**EXERCISE**
Among the lines below, take the one holding "água. Conservação Sabonete", the one holding "SABONETE JOHNSONS BABY - 200ML", and all lines between them. Set them down exactly.

**RECORDS FOR THIS EXERCISE**
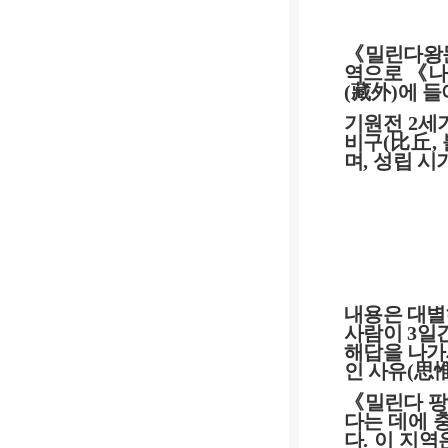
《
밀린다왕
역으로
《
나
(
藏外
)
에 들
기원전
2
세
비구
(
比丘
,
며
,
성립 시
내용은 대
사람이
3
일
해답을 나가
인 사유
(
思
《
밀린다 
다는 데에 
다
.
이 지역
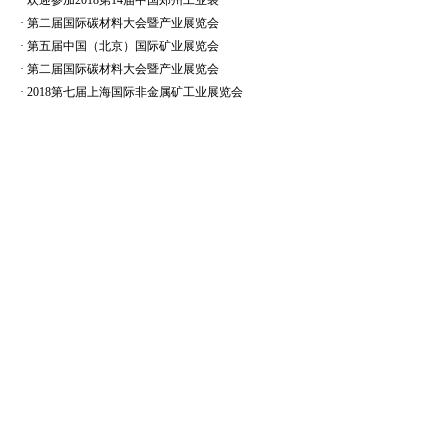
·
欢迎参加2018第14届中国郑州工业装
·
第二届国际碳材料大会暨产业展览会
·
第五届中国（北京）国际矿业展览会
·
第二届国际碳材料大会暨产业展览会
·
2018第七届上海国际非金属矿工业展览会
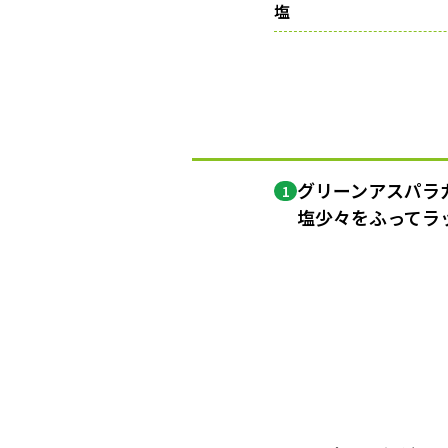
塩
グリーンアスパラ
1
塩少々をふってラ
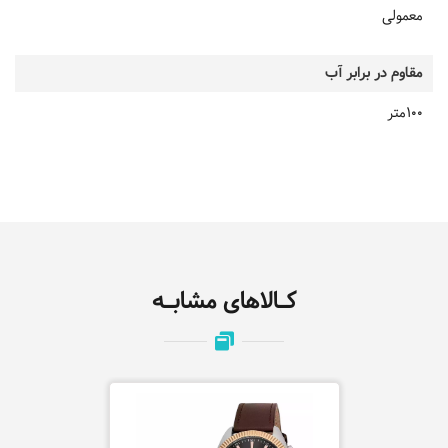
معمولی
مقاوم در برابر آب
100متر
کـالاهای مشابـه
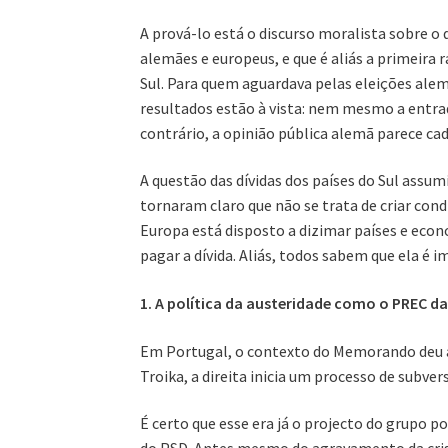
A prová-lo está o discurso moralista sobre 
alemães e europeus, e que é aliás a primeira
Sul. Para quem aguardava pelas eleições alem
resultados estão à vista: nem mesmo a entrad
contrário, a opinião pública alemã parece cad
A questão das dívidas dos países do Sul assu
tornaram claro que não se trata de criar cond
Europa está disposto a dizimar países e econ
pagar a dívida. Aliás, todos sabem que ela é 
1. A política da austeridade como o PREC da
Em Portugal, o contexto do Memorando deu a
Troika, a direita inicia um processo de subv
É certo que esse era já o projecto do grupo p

* * *

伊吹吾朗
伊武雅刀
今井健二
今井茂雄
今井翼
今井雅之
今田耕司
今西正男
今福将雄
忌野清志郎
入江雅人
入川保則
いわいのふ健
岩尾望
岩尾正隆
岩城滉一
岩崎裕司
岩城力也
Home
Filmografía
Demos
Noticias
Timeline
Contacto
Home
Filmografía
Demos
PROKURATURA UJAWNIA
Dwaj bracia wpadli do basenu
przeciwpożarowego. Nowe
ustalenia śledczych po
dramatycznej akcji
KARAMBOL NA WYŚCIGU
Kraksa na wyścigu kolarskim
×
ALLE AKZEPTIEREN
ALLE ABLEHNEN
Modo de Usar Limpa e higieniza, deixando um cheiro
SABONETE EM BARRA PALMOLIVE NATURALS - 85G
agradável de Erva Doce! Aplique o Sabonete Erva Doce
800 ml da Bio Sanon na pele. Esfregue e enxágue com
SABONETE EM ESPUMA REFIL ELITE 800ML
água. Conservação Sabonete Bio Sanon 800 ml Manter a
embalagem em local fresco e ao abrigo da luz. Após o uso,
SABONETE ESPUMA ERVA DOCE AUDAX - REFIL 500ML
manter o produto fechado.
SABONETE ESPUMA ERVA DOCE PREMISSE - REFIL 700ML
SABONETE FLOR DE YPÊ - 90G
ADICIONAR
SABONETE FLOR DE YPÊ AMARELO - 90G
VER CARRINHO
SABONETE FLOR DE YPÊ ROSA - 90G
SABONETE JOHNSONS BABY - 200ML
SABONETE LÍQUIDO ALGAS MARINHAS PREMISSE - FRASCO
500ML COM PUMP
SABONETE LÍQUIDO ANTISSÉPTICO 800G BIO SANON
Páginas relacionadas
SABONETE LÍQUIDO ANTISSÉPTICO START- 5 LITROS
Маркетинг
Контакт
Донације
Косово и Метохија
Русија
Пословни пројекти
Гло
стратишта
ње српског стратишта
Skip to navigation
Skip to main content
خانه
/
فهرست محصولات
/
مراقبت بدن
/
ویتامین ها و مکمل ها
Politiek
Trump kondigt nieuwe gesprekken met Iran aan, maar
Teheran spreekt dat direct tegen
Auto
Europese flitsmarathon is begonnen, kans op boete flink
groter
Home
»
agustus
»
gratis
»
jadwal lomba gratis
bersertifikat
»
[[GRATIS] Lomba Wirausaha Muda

**TASK SOLUTION**
água. Conservação Sabonete Bio Sanon 800 ml Manter a
embalagem em local fresco e ao abrigo da luz. Após o uso,
SABONETE ESPUMA ERVA DOCE AUDAX - REFIL 500ML
manter o produto fechado.
SABONETE ESPUMA ERVA DOCE PREMISSE - REFIL 700ML
SABONETE FLOR DE YPÊ - 90G
ADICIONAR
SABONETE FLOR DE YPÊ AMARELO - 90G
VER CARRINHO
SABONETE FLOR DE YPÊ ROSA - 90G
SABONETE JOHNSONS BABY - 200ML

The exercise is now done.